Homework 6
Assigned Mon Mar 21, due Fri Apr 1

Subgradients and ADMM

Let f be a convex function. Either
- Prove the Fenchel-Young inequality f(x) + f*(y) ≥ x^Ty and show that it holds with equality if and only if y ∈ ∂f(x), or
- Prove that y ∈ ∂f(x) if and only if y^Td ≤ f′(x;d) for all d ∈ Rⁿ, where f′(x;d) is the ordinary directional derivative of f at x in the direction d
My notes on subgradients and the subdifferential are here.
Implement the ADMM method for the LASSO problem on p.43 of the ADMM paper by Boyd et al.

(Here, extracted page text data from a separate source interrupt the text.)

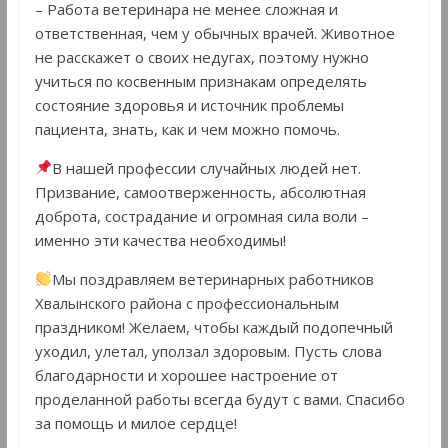
– Работа ветеринара не менее сложная и
ответственная, чем у обычных врачей. Животное
не расскажет о своих недугах, поэтому нужно
учиться по косвенным признакам определять
состояние здоровья и источник проблемы
пациента, знать, как и чем можно помочь.
В нашей профессии случайных людей нет.
Призвание, самоотверженность, абсолютная
доброта, сострадание и огромная сила воли –
именно эти качества необходимы!
Мы поздравляем ветеринарных работников
Хвалынского района с профессиональным
праздником! Желаем, чтобы каждый подопечный
уходил, улетал, уползал здоровым. Пусть слова
благодарности и хорошее настроение от
проделанной работы всегда будут с вами. Спасибо
за помощь и милое сердце!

See p.32 for the definition of the soft thresholding operator S. My annotated version of the relevant parts of the Boyd paper is here.
1. First test it on a small problem and check whether you get the right answer using cvx.
2. Then fix A to be a randomly generated large but very sparse matrix via A=sprandn(M,N,density); (sparse-random-normal distribution) with M=100000, N=10000, density=2/M. Take a look at its sparsity pattern by typing spy(A), shg (note that nnz, at the bottom, means number of nonzeros, which you can also display directly with nnz(A)). Set b=randn(M,1); and fix rho (i.e. ρ) to some positive value. Then compute the (sparse) Cholesky factorization LL^T (see p.669 of BV) of A^TA + ρ I via B = A'*A + rho*speye(N); L=chol(B,'lower'); (speye means sparse identity; do not compute the dense identity matrix eye(N)) before the ADMM iteration starts. Take a look at L's sparsity with spy(L). Then, inside the ADMM iteration you can solve the relevant systems with forward and back substitution (Algorithm C.2, p.670 of BV), using the backslash operator \.
For both the small problem and the large problem
- Experiment with λ : does larger λ result in solutions x which are more sparse, as it should?
- Experiment with ρ : what effect does this have on the method?